▸ **Task statement**
Collect all lines containing the word "yang" from the data.

▸ **Raw data**
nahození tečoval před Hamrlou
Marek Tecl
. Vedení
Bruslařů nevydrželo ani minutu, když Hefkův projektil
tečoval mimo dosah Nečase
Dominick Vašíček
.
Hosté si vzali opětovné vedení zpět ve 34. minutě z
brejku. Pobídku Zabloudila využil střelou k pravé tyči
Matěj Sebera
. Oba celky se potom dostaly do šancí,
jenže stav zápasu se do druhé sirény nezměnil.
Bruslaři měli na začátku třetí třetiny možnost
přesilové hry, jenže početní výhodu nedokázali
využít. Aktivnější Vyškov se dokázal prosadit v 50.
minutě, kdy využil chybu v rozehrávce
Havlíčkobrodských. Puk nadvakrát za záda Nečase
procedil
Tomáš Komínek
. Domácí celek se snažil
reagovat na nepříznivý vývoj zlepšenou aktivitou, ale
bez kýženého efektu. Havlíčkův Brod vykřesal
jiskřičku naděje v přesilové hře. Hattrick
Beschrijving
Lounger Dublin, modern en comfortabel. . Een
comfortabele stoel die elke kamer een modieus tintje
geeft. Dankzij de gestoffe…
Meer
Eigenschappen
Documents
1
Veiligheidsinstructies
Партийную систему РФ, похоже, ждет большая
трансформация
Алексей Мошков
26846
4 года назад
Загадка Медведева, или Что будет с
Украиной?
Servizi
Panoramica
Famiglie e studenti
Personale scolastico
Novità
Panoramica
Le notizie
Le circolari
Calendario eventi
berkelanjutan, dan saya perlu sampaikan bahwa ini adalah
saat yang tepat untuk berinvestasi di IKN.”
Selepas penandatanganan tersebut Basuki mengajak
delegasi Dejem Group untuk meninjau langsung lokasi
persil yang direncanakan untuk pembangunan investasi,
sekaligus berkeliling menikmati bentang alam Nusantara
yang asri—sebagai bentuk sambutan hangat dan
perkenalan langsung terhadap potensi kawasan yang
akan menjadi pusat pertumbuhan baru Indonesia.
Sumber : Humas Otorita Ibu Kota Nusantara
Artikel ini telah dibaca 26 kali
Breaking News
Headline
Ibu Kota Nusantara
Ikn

▸ **Task output**
saat yang tepat untuk berinvestasi di IKN.”
persil yang direncanakan untuk pembangunan investasi,
yang asri—sebagai bentuk sambutan hangat dan
perkenalan langsung terhadap potensi kawasan yang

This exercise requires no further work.